Life Before Man is a novel by Canadian writer Margaret Atwood. It was first published by McClelland and Stewart in 1979 and was a finalist for the Governor General's Award.

==Plot==

The novel has three principal characters: Nate, Elizabeth and Lesje. Nate and Elizabeth are an unhappily married couple, with both husband and wife involved in extramarital affairs. Lesje, pronounced 'Lashia,' is Nate's lover of mixed (Ukrainian and Jewish) ancestry and works along with his wife in the department of paleontology in Royal Ontario Museum in Toronto as a paleontologist fascinated by dinosaurs, giving the book its title. (Both the museum and the city are described in the book in great detail and are immediately recognizable.

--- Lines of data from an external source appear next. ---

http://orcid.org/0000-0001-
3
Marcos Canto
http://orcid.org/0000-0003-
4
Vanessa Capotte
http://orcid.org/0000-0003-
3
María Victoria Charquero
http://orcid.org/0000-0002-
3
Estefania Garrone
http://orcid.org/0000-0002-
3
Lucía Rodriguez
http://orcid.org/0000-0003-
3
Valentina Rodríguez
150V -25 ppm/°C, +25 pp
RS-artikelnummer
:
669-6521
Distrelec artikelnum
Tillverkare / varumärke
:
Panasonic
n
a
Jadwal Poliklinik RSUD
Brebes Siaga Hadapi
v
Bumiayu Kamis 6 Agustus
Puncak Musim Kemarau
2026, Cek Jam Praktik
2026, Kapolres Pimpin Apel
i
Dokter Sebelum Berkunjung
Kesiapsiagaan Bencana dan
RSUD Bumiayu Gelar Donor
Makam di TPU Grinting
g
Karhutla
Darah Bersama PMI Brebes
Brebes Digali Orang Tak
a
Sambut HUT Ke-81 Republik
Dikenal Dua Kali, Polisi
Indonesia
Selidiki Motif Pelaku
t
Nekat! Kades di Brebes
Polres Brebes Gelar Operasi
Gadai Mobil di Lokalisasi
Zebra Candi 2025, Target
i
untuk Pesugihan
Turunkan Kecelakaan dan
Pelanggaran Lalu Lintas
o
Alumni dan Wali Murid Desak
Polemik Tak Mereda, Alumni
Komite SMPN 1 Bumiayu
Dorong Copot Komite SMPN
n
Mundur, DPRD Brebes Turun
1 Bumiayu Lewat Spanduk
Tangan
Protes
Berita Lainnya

The author also pays a lot of attention to Lesje's search of identity; her mixed ethnic roots caused her in the past and continue to cause her considerable anguish.) Elizabeth, said to have been inspired by Shirley Gibson, ex-wife of Atwood's partner Graeme Gibson, also takes a lover, Chris, who recently died by suicide. All three of the novel's main characters influence the narration, with each chapter presenting events from a particular character's perspective.

==Reception and reviews==
Feminist author Marilyn French gave the novel a positive review in the New York Times, calling it a "splendid, fully integrated work."